A hand touched her shoulder. She wrenched away.
“I’ll call the school in the morning. Tell them you’ll be absent.” The door clicked shut.
Later, red-eyed, Emma pulled an old photo album from the drawer. There it was—one of the few pictures with her father. He was smiling; she clutched a swirl of candyfloss. She freed the photo, tracing his face with shaking fingers.
***
He’d left when she was eleven. No shouting, no fights—just silence, then absence.
“Dad, are you really leaving us?” she’d asked when he met her after school.
“I can’t stay. Your mother doesn’t love me. I’ve tried.”
“I love you,” she’d whispered.
“Me too.” He ruffled her hair. “You’ll understand when you’re older. Listen to your mum.” He walked her home but didn’t come inside.
“Dad!” she called after him. He didn’t turn.
“He’s got another woman,” her mother later explained.
“Kids too?”
“No idea. Probably.”
***
“Emma, get up.” Her mother’s voice cut through her sleep. “We need to leave for the mortuary.”
She jolted upright, scrambling for the photo.
“Looking for this?” Her mother gestured to the picture beside her monitor. “Hurry. We’ll be late.”
Dressed in jeans and a black jumper, Emma sat wordlessly at the kitchen table while her mother sipped coffee.
The mortuary was hushed. Strangers lined the walls.

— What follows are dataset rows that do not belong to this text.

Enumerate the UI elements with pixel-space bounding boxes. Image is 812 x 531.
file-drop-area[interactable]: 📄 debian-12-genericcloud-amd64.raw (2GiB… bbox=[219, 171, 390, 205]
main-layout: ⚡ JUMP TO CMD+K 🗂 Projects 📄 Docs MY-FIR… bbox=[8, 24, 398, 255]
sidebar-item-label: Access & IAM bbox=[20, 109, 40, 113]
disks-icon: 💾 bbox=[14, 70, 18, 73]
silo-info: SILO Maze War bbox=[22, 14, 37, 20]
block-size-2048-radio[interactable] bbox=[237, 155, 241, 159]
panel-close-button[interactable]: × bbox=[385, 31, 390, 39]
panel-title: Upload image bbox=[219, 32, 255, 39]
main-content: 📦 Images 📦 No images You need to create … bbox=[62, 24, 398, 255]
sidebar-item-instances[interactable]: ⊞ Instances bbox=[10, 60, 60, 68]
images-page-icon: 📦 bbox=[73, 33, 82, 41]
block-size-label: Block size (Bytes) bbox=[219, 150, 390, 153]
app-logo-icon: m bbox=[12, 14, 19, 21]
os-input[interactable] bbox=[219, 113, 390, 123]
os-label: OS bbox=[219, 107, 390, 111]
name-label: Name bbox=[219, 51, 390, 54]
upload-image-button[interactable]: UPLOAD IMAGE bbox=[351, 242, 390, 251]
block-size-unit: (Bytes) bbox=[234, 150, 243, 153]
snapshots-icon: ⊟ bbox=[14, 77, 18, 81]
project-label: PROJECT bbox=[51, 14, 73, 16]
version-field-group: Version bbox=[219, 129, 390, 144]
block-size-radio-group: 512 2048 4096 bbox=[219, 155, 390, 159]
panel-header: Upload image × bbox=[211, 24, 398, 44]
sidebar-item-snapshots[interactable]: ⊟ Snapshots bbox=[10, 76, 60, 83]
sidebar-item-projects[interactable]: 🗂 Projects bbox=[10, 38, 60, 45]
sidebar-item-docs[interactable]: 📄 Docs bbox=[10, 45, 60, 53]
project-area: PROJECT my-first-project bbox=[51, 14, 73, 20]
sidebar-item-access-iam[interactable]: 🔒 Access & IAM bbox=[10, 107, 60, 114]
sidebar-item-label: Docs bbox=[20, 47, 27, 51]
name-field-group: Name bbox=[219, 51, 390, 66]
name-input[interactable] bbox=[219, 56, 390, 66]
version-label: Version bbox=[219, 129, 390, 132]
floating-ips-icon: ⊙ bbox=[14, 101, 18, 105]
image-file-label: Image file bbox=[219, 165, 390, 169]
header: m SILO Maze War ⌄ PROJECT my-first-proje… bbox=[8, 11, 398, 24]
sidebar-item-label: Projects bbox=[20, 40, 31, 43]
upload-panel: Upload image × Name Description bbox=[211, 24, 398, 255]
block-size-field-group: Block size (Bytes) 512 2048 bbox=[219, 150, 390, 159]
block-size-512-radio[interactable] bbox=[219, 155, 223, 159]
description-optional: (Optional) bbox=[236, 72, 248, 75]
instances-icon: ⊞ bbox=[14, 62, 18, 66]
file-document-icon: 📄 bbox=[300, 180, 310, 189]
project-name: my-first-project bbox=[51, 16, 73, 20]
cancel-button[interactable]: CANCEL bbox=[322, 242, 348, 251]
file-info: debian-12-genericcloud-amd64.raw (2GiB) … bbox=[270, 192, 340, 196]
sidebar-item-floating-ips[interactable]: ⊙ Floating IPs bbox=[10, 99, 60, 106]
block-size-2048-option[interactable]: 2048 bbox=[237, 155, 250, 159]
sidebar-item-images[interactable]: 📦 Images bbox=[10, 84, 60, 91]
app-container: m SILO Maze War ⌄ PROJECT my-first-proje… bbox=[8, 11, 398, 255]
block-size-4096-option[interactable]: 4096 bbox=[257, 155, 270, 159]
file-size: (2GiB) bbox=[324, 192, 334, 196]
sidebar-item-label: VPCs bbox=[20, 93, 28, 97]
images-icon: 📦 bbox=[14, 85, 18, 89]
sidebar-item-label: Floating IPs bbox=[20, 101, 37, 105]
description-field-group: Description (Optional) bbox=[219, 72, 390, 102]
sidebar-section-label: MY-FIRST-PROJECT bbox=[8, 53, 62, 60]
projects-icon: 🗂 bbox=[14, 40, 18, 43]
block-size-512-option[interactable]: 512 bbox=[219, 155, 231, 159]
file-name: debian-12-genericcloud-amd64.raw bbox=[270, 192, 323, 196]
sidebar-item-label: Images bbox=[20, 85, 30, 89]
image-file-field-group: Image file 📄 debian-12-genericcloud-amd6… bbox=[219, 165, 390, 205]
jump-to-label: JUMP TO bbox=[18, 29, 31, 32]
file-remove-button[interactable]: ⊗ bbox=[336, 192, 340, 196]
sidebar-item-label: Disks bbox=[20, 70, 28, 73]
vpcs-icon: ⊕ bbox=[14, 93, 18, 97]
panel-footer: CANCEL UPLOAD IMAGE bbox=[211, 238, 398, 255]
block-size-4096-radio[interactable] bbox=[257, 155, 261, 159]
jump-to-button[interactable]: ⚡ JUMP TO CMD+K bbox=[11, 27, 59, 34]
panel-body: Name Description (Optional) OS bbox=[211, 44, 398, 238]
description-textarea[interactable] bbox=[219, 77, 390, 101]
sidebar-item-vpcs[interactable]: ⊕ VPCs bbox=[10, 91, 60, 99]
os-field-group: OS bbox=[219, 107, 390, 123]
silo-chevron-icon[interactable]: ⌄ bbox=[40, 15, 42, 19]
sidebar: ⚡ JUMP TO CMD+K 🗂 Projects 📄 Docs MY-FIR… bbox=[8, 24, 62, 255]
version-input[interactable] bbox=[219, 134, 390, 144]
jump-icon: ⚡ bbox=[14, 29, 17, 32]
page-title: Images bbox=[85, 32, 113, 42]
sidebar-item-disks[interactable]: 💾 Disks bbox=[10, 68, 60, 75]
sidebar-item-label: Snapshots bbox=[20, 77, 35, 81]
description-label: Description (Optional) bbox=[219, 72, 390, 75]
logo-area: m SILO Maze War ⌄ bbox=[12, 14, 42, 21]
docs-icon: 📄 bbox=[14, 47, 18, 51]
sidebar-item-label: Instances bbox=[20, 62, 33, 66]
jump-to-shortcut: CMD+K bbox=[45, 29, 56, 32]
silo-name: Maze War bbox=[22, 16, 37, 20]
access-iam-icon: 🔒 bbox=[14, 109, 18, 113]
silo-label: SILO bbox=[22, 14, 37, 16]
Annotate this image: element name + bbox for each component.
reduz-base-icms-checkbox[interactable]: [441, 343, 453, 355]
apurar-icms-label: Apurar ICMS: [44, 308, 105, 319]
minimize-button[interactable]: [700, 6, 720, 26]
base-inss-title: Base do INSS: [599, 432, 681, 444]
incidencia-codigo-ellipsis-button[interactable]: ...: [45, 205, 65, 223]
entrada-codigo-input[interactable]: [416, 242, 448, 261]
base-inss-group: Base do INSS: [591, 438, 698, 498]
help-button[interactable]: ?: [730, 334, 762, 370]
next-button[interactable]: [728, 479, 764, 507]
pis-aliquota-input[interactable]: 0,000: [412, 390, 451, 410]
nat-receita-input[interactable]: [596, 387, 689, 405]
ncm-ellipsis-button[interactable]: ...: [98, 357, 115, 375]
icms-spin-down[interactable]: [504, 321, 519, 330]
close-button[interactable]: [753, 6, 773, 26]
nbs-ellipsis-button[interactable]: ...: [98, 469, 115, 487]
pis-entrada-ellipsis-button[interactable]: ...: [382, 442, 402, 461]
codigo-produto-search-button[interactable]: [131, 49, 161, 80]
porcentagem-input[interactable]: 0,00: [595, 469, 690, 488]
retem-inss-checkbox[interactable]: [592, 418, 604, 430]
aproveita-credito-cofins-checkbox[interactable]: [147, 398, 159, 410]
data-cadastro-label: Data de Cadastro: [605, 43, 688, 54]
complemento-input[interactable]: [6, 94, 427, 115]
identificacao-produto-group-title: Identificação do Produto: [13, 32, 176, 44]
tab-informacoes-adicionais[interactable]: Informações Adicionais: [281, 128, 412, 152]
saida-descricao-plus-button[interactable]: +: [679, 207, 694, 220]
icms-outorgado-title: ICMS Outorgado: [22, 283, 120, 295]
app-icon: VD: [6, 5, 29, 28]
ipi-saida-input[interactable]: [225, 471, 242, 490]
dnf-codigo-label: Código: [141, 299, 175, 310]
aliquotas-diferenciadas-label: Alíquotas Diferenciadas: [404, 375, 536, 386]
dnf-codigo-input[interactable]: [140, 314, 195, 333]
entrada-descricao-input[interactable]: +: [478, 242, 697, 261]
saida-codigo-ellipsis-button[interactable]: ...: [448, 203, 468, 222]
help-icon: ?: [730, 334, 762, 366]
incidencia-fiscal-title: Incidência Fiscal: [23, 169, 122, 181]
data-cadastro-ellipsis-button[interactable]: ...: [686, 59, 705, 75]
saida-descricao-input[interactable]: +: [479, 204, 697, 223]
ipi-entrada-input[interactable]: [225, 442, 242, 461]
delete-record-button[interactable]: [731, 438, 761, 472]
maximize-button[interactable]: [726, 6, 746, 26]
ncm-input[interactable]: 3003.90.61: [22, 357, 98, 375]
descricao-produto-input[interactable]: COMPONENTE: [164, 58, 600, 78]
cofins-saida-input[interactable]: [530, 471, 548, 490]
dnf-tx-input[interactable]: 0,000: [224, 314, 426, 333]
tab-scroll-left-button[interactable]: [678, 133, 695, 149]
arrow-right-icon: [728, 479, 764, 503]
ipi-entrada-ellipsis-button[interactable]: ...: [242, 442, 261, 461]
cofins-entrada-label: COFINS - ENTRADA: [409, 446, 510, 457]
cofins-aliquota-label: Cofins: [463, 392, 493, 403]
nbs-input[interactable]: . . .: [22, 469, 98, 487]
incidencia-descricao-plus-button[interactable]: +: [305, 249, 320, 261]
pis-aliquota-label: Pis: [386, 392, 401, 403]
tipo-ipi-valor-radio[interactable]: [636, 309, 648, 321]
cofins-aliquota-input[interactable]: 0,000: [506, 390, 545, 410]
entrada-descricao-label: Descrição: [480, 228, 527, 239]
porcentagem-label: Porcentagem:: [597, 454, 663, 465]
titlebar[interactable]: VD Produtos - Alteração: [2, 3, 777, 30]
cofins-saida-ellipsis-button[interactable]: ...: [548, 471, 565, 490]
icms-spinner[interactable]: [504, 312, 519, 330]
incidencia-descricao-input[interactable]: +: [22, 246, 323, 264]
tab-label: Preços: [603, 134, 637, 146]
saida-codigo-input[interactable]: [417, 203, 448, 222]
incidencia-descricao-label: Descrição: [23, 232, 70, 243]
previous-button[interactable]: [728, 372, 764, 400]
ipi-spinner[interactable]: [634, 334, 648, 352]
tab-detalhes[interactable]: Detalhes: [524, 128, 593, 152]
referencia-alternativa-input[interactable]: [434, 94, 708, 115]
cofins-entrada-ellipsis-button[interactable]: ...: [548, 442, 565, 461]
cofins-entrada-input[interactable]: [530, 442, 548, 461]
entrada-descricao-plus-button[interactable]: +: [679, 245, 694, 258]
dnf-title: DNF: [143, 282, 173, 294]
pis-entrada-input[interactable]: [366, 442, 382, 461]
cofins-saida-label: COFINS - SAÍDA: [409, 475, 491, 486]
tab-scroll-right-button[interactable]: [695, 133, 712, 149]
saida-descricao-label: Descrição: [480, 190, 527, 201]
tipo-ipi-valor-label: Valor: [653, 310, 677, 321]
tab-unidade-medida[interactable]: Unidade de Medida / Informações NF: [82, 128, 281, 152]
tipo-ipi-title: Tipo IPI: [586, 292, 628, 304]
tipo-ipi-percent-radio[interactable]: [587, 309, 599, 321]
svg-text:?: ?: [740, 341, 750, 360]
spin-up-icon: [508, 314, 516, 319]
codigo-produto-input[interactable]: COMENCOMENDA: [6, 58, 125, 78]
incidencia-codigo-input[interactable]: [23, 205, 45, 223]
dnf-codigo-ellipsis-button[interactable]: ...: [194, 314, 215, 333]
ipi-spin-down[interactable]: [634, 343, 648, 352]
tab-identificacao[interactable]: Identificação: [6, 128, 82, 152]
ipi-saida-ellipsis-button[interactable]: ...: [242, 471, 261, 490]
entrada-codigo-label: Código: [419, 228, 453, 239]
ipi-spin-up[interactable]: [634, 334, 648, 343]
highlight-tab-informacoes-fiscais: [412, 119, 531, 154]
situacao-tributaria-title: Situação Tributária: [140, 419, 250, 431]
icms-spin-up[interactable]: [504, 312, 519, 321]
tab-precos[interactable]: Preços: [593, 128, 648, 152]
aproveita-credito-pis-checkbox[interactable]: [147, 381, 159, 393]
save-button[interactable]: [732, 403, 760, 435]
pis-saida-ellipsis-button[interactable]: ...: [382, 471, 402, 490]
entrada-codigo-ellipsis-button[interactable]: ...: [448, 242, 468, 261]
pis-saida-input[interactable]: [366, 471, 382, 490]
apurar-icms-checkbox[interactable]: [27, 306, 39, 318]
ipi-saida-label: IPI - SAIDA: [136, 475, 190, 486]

Only a small, weeping woman stood by the coffin—the caller, Emma guessed. She barely glanced at the body—it wasn’t him. Instead, she stared at the framed photo. *This* was the face she remembered.
Her mother stood dry-eyed, detached.
At the graveside, whispers slithered around her: *Such a shame he and his wife never had children… Poor Nina, left all alone…*
Later, over tea, Emma lashed out. “You couldn’t even *pretend* to care? No wonder he left.”
Her mother sighed.
Then, in the dimming light of her room, the truth spilled out—an assault at sixteen, a forced marriage, a life welded to resentment.
“And *he* never wanted to see me?” Emma whispered.
“Would you?”
That night, Liam called about the cinema. They took a bus into town, warming up in a café.
“I had two fathers,” Emma murmured, stirring her tea. “Now I have none.”
Liam shrugged. “You’ve got a mum. Don’t be hard on her.”
“She *hates* me. Says I look like *him*.”
“You’re not her. And you’re not a kid. Who raised you? That’s your dad.”
Emma scoffed. “Easy for you to say.”
Outside, the sky hung low and heavy.
“Tomorrow after school?” Liam nudged. “We can skip last period.”
“Okay.”
Walking home, they talked—about nothing, about everything.
At that age, everything cuts deep. Every shadow looms larger, every love feels like the first and last. The future is a distant country, and the past clings like cobwebs.
But time untangles things. People change. Wounds scar over.
And somewhere in the mess, you find yourself.